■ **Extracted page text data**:
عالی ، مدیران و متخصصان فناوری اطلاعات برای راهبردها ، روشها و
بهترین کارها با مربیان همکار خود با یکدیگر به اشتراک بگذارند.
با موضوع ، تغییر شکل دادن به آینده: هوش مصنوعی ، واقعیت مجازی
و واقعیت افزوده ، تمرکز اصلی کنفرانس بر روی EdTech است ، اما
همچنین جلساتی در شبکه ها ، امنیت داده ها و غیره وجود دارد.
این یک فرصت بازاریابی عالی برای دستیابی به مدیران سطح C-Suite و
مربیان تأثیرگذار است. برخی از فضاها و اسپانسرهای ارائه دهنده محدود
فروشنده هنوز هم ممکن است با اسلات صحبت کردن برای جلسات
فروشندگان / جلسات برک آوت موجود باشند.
---
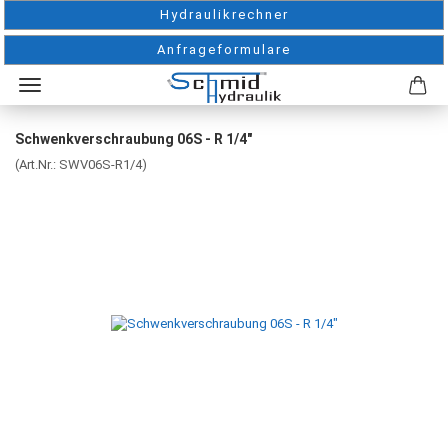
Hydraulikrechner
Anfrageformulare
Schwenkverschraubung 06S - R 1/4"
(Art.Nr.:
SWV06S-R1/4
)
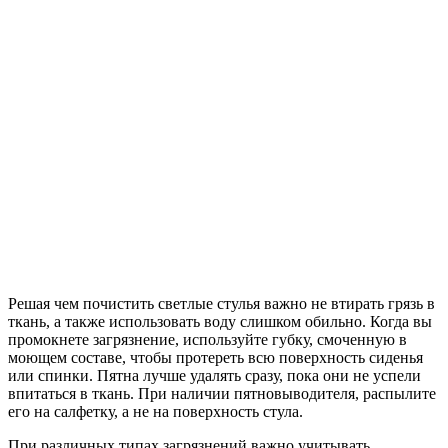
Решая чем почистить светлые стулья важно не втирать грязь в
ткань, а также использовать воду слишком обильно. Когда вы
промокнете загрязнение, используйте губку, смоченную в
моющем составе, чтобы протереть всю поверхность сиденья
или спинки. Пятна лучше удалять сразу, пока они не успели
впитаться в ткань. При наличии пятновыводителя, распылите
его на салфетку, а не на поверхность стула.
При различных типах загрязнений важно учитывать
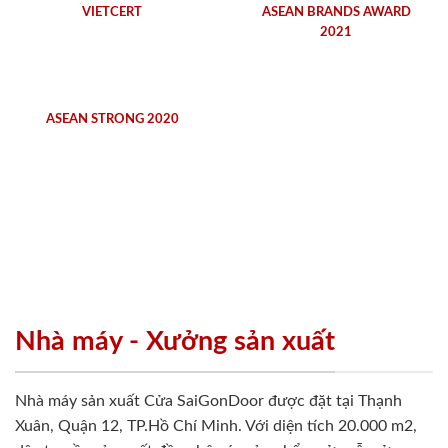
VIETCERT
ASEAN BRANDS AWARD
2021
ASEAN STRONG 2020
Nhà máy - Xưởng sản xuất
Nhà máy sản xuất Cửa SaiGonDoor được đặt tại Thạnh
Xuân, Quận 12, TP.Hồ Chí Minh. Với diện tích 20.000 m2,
* * *
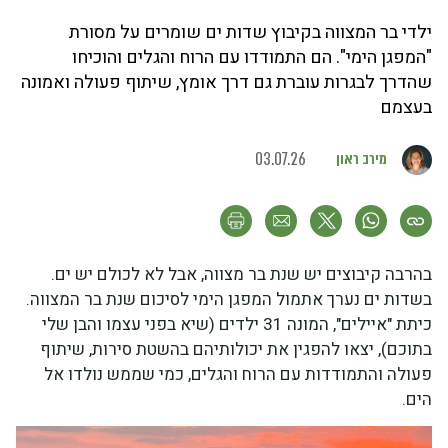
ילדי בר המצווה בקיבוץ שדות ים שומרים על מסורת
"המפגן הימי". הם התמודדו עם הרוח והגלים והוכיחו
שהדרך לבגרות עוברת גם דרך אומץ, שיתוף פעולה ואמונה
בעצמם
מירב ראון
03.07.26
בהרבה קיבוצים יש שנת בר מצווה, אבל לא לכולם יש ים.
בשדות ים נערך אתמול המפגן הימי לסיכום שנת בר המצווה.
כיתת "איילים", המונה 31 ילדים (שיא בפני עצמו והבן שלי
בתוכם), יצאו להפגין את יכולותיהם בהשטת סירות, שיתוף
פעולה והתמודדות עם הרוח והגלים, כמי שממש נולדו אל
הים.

■ **WHAT TO PRODUCE**:
The output should be exactly the lines above from the line containing "بهترین کارها با" to the line containing "این یک فرصت", inclusive, with no other lines.

■ **OUTPUT**:
بهترین کارها با مربیان همکار خود با یکدیگر به اشتراک بگذارند.
با موضوع ، تغییر شکل دادن به آینده: هوش مصنوعی ، واقعیت مجازی
و واقعیت افزوده ، تمرکز اصلی کنفرانس بر روی EdTech است ، اما
همچنین جلساتی در شبکه ها ، امنیت داده ها و غیره وجود دارد.
این یک فرصت بازاریابی عالی برای دستیابی به مدیران سطح C-Suite و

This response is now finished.